Li-Cycle organizes its capacity in a hub and spoke system. The spokes aggregate batteries from local sources and break them down into intermediate products, which go to hubs. That makes them easier to pick up and transport, and then takes advantage of economies of scale in chemical post-processing at Li-Cycle’s hubs.

Johnson says “80% of the [hub] plant is pumps, tanks, and agitators.” Eventually the company plans to have 20 spokes and four hubs in North America, Europe, and Asia. One spoke can do the equivalent of about 15,000 EVs a year.

But it’s still early days. The market for lithium-battery recycling is about 465,000 tons annually today, or $2.7 billion worth, growing to 1.3 million tons by 2027, worth $7.5 billion. Li-Cycle sees its sales growing from $12 million this year to roughly $75 million in 2022, and close to $1 billion by 2025. Projected 2025 Ebitda—short for earnings before interest, taxes, depreciation, and amortization—amounts to $541 million. Kochhar says those estimates use conservative projections of metals prices that are subject to upside.

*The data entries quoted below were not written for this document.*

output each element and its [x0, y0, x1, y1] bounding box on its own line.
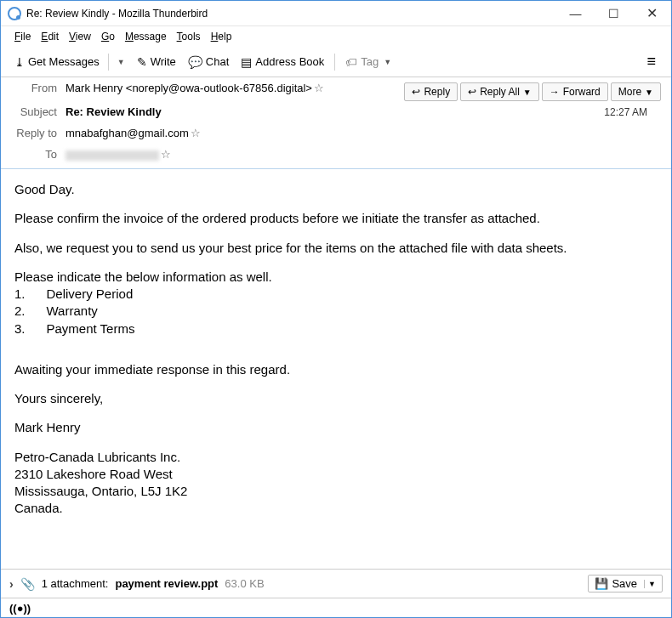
replyto-label: Reply to	[13, 127, 65, 139]
subject-label: Subject	[13, 105, 65, 118]
address-book-button[interactable]: ▤Address Book	[236, 52, 329, 72]
replyto-value: mnabafghan@gmail.com☆	[65, 127, 659, 139]
more-button[interactable]: More▼	[611, 82, 661, 101]
app-menu-button[interactable]: ≡	[640, 49, 663, 74]
chevron-down-icon: ▼	[117, 58, 125, 66]
write-button[interactable]: ✎Write	[132, 52, 181, 72]
chevron-down-icon: ▼	[384, 58, 391, 66]
pencil-icon: ✎	[137, 55, 147, 69]
signature-block: Petro-Canada Lubricants Inc. 2310 Lakesh…	[14, 449, 658, 518]
status-bar: ((●))	[1, 598, 671, 618]
reply-button[interactable]: ↩Reply	[404, 82, 458, 101]
chat-icon: 💬	[188, 55, 202, 69]
to-label: To	[13, 148, 65, 161]
reply-all-button[interactable]: ↩Reply All▼	[460, 82, 539, 101]
forward-icon: →	[550, 86, 560, 98]
star-icon[interactable]: ☆	[191, 127, 201, 139]
attachment-count: 1 attachment:	[42, 577, 109, 590]
thunderbird-icon	[8, 7, 21, 20]
message-actions: ↩Reply ↩Reply All▼ →Forward More▼	[404, 77, 671, 101]
close-button[interactable]: ✕	[633, 1, 671, 26]
star-icon[interactable]: ☆	[314, 82, 324, 94]
menu-tools[interactable]: Tools	[172, 29, 206, 44]
menubar: File Edit View Go Message Tools Help	[1, 26, 671, 47]
tag-button[interactable]: 🏷Tag▼	[340, 52, 396, 72]
body-line: Please confirm the invoice of the ordere…	[14, 210, 658, 227]
body-line: Mississauga, Ontario, L5J 1K2	[14, 483, 658, 500]
menu-message[interactable]: Message	[120, 29, 172, 44]
window-title: Re: Review Kindly - Mozilla Thunderbird	[26, 8, 556, 20]
body-line: Please indicate the below information as…	[14, 269, 658, 286]
body-line: Canada.	[14, 500, 658, 517]
menu-view[interactable]: View	[64, 29, 96, 44]
expand-attachments-button[interactable]: ›	[9, 577, 14, 591]
menu-file[interactable]: File	[9, 29, 36, 44]
paperclip-icon: 📎	[20, 577, 35, 591]
toolbar: ⤓Get Messages▼ ✎Write 💬Chat ▤Address Boo…	[1, 47, 671, 77]
attachment-size: 63.0 KB	[225, 577, 264, 590]
message-time: 12:27 AM	[604, 106, 659, 118]
reply-icon: ↩	[412, 86, 420, 98]
list-item: 2. Warranty	[14, 303, 658, 320]
save-attachment-button[interactable]: 💾Save▼	[588, 575, 663, 592]
attachment-bar: › 📎 1 attachment: payment review.ppt 63.…	[1, 569, 671, 598]
body-line: 2310 Lakeshore Road West	[14, 466, 658, 483]
menu-edit[interactable]: Edit	[36, 29, 64, 44]
from-value: Mark Henry <noreply@owa-outlook-67856.di…	[65, 82, 392, 94]
from-label: From	[13, 82, 65, 94]
menu-go[interactable]: Go	[96, 29, 120, 44]
minimize-button[interactable]: —	[556, 1, 595, 26]
get-messages-button[interactable]: ⤓Get Messages▼	[9, 50, 130, 74]
list-item: 1. Delivery Period	[14, 286, 658, 303]
list-item: 3. Payment Terms	[14, 320, 658, 337]
addressbook-icon: ▤	[241, 55, 252, 69]
star-icon[interactable]: ☆	[161, 148, 171, 161]
body-line: Also, we request you to send us your bes…	[14, 240, 658, 257]
to-value: ☆	[65, 148, 659, 161]
chevron-down-icon: ▼	[523, 88, 532, 97]
message-header: From Mark Henry <noreply@owa-outlook-678…	[1, 77, 671, 169]
attachment-name[interactable]: payment review.ppt	[115, 577, 218, 590]
body-line: Good Day.	[14, 181, 658, 198]
body-line: Petro-Canada Lubricants Inc.	[14, 449, 658, 466]
body-line: Mark Henry	[14, 419, 658, 436]
titlebar: Re: Review Kindly - Mozilla Thunderbird …	[1, 1, 671, 26]
forward-button[interactable]: →Forward	[542, 82, 608, 101]
subject-value: Re: Review Kindly	[65, 105, 604, 118]
sync-icon[interactable]: ((●))	[9, 602, 31, 615]
redacted-recipient	[65, 150, 159, 161]
chevron-down-icon: ▼	[645, 88, 653, 97]
tag-icon: 🏷	[345, 55, 357, 69]
menu-help[interactable]: Help	[206, 29, 237, 44]
maximize-button[interactable]: ☐	[595, 1, 633, 26]
save-icon: 💾	[595, 577, 608, 590]
chevron-down-icon[interactable]: ▼	[644, 580, 656, 588]
download-icon: ⤓	[14, 55, 25, 69]
chat-button[interactable]: 💬Chat	[183, 52, 234, 72]
message-body: Good Day. Please confirm the invoice of …	[1, 169, 671, 569]
reply-all-icon: ↩	[468, 86, 476, 98]
body-list: Please indicate the below information as…	[14, 269, 658, 337]
body-line: Yours sincerely,	[14, 390, 658, 407]
body-line: Awaiting your immediate response in this…	[14, 361, 658, 378]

The deal with Peridot values Li-Cycle stock at about $1.7 billion including proceeds of nearly $600 million after expenses. That comes from the $300 million in the SPAC’s trust, plus a $315 million private investment in public equity, or PIPE, from investors including Neuberger Berman, Franklin Templeton, and Mubadala Capital, the UAE’s sovereign wealth fund.

Peridot stock is about 4% higher in Tuesday trading to $14.40. Investors are still figuring out how they feel about the deal. Other EV-SPAC mergers have performed better recently: stock in Climate Change Crisis Real Impact I Acquisition (CLII), for example, rose from roughly $13 to $22 the day it announced it was merging with EV-charging-infrastructure operator EVgo in late January.

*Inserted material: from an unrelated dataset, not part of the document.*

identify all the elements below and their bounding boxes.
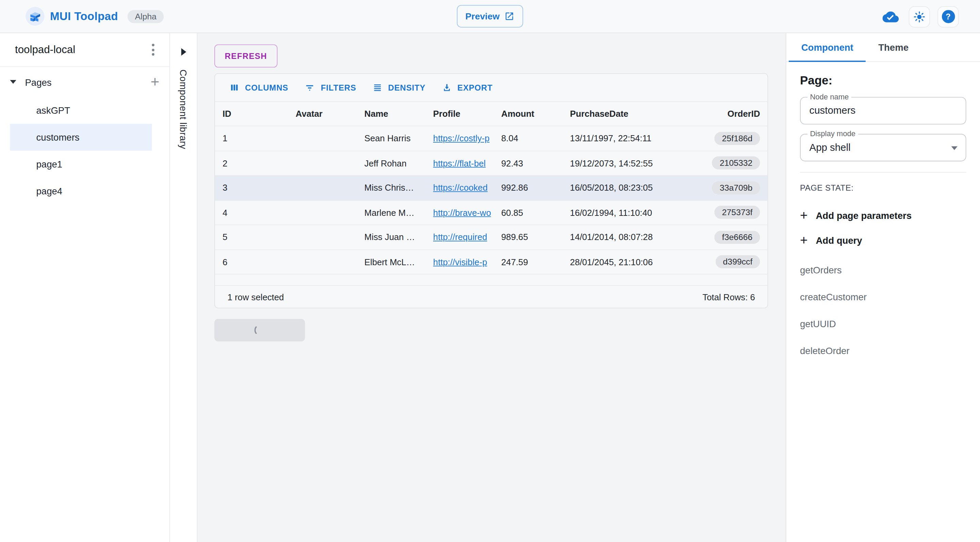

Peridot stock was already up about 40% in 2021, as investors have piled into EV and renewable energy-related SPACs. Everybody wants a chance at the next  QuantumScape (QS) or ChargePoint. It implies a market value for Li-Cycle of about $2.3 billion based on current levels of Peridot shares and the 167 million shares of the new company that will be outstanding after the merger closes.